1) Hyperthreaded cores aren't real cores, and shouldn't be counted as such. Estimates vary, but I've seen figures that enabling HyperThreading gives you as low as 10-30% additional performance in vSphere.
2) Assigning more vCPUs to a VM should always be considered carefully, especially at higher numbers. The reason (drastically simplified) is that the resource scheduler has to find a time slot where there's enough cores available to execute all cores simultaneously. So on a simplified, hyper-unrealistic, example host with say 10 cores, and 10 VMs with 2 vCPUs, you'd have 5 of VMs waiting (aka. halted) half the time, and 5 VMs executing, alternating between each state. This is alright since all VMs are getting CPU time, and everything is dandy. Now we introduce the 11th VM, with 10 vCPUs. Suddenly you have 10 VMs waiting while the big VM gets it's stuff done, and then 5 of them execute, and then the 5 others. So now your VMs are running 33 % of the time, instead of 50%. In a complex environment, allocating relatively huge amounts of vCPUs can lower performance, especially if the VM doesn't run anything that can actually use all the vCPUs.
3) My personal best practice is to never give a VM more than half the logical cores on one single processor, this is usually also normally quite a sane number with Xeon processors anyhow.
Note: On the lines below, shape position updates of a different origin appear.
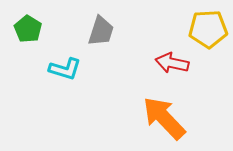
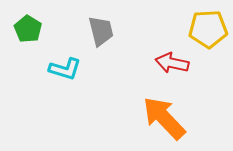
gray trapezoid: rotated 32 degrees counterclockwise
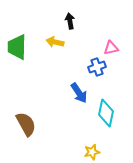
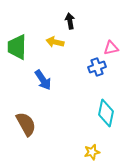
blue arrow: moved 36 px left, 13 px up
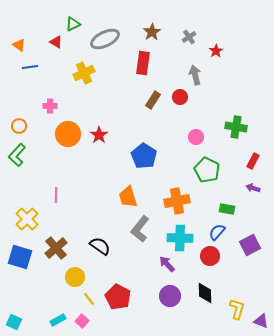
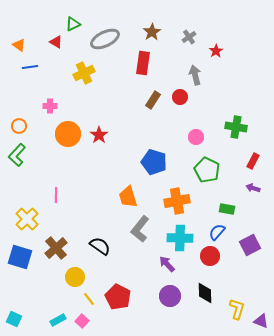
blue pentagon at (144, 156): moved 10 px right, 6 px down; rotated 15 degrees counterclockwise
cyan square at (14, 322): moved 3 px up
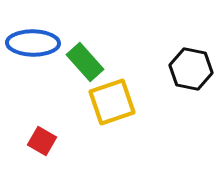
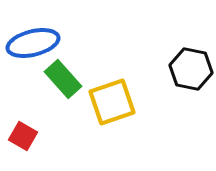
blue ellipse: rotated 15 degrees counterclockwise
green rectangle: moved 22 px left, 17 px down
red square: moved 19 px left, 5 px up
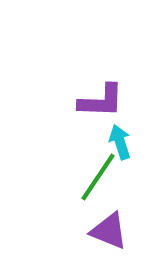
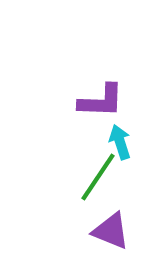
purple triangle: moved 2 px right
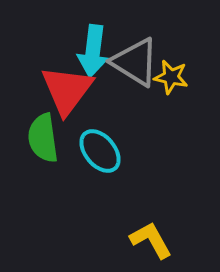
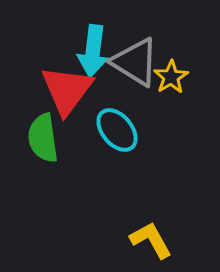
yellow star: rotated 28 degrees clockwise
cyan ellipse: moved 17 px right, 21 px up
This avoids problems with "depending" too much on HT "cores", and also makes your VMs fit on a single processor, making it easier for the scheduler.
There's also the concept of NUMA nodes to take into account, if you start giving a VM more vCPUs than a single processor in the host can provide, you're basically forcing vSphere to split the VM between 2 NUMA nodes, making memory access slower, since not all memory is going to be local to either processor.
There's a lot more magic behind how vSphere schedules VM resources, and what I wrote above is hugely simplified, but these are guidelines that have served me well for almost a decade.